One minute I am being married to an OCD control freak, make an enemy of your mother and a friend of your father, then you buy me clothes that are probably work more than all my worldly possessions combined, then we are rubbing shoulders with some of the most powerful and influential people in the city, I get propositioned by Sheela and then next minute you are saying you want to be my boyfriend!

Its just too much to process and I can't handle it at the moment, I can't handle anything to do with being an 'us' right now.

I just need some normalcy.

But most importantly I need to know I can trust you completely, not just for right now and not just for three years. I have so much more to lose if things go badly here. You can get up and dust everything off like it never happened. Me.....i don't know what will happen to me."

The words tumbled out of my mouth before my brain could process them, and I didn't regret any of them.

He was quiet for a while.

'I get it,' he said quietly. 'life has been pretty hectic since we married and I haven't been exactly trusting of you, so I don't deserve your trust back."

He got up and held out his hand for me and I put my hand in his, except instead of helping me up he pulled me into his chest and with one hand tiled my chin up towards him. His face was so close to mine, too close and I couldn't breath for a moment.

'I know I came on strong today, but I meant what I said. I have feelings for you Victoria, I have had feelings ever since I picked you up and placed you on my bed the very first night you came into my life. I am going to do what I can to prove to you that I am trustworthy, and then maybe, you might consider giving me a chance.

He looked down at my face and I felt a but teary listening to what he had to say. This whole things was perfect, almost straight out of a scene from a romance novel, but I noticed he frowned a little too hard.

' But first we are talking about our sleeping arrangements. You cant keep sleeping on the couch. You're tired, you look tired."

' The sofa is fine, honestly, unless you are giving me my own room?"

" Considering one of my staff has a loose mouth, lets not let the outside world think we have a less than perfect marriage shall we? And if you don't compromise about the couch I will have it removed."

' You could give me a sleeping bag on the floor?
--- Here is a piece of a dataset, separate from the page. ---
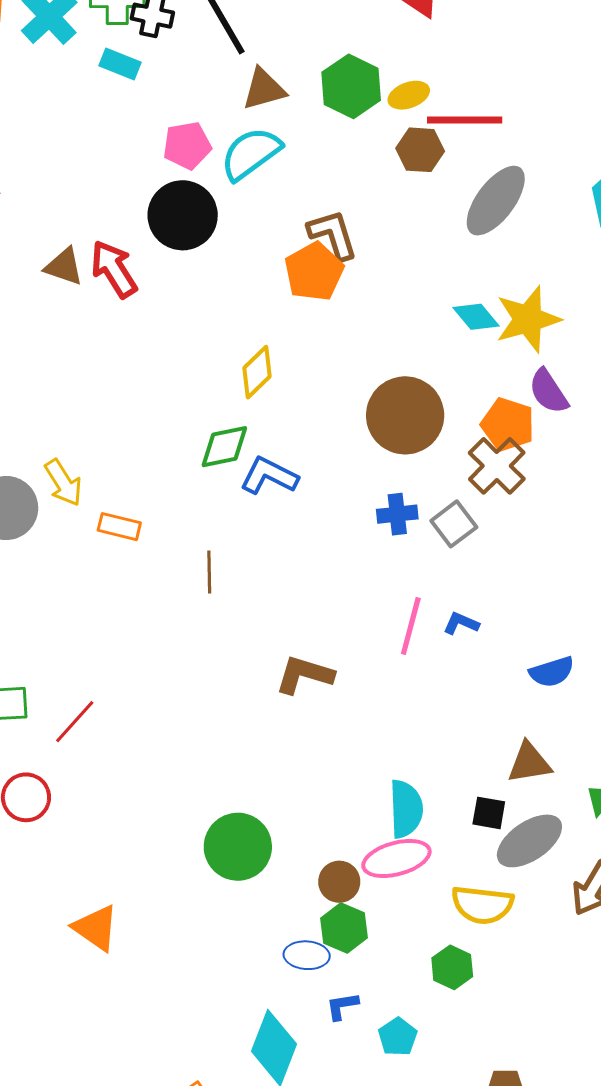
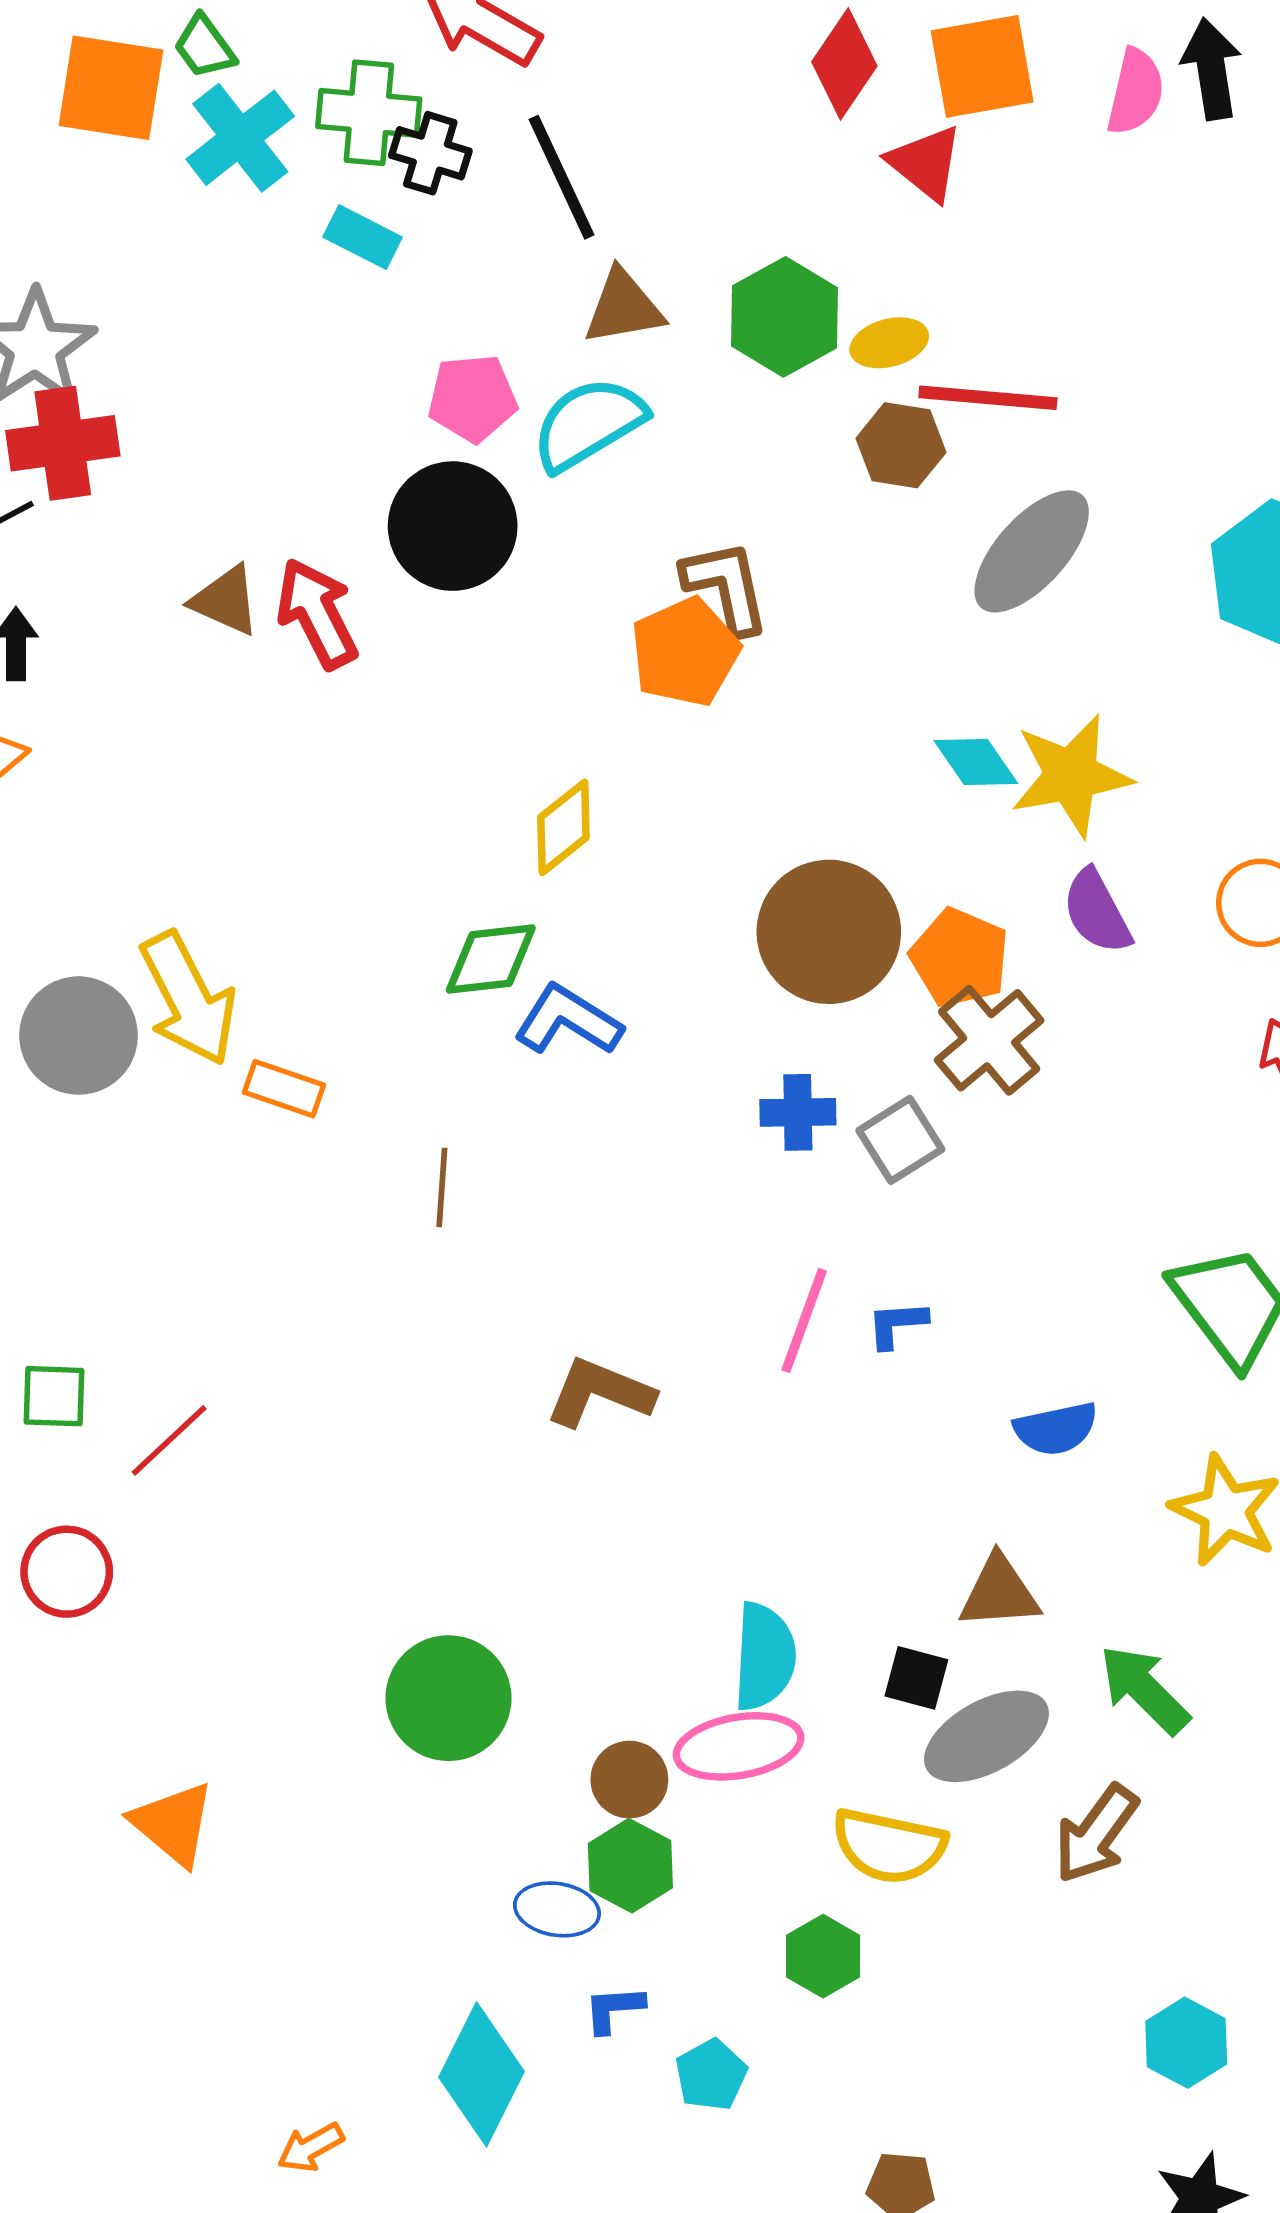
orange pentagon: (508, 424) -> (960, 958), moved
yellow arrow: (63, 483) -> (188, 999), size x1.5
blue L-shape: (461, 623) -> (897, 1324), turned -33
The carpets are ultra plush!"

He gave me a look that said I was dreaming and I sighed.

' Then what do you propose?"

" Sleep with me, in my bed."

' No chance, the last time we did that things got a little too close for my liking."

' If I remember correctly I think you liked it a lot." I gave him my best Medusa type stare and wouldn't have been if he turned into a stone statue.

"Ok, we'll put a barrier between us, down the middle of the bed. Deal?"

I nodded. A good nights sleep in a proper bed sounded really good, and a pillow barrier sounded like an ideal compromise right?

He smiled and took my had and led me to his golf buggy that was parked nearby.

' I've never given you a tour of the grounds have I?' he asked.

I shook my head and he smiled like a loon,

'ok, let me show you around." I laughed as he sped the buggy forward at full speed, which wasn't very fast at all, but for the first time, I felt relaxed around him ....and happy.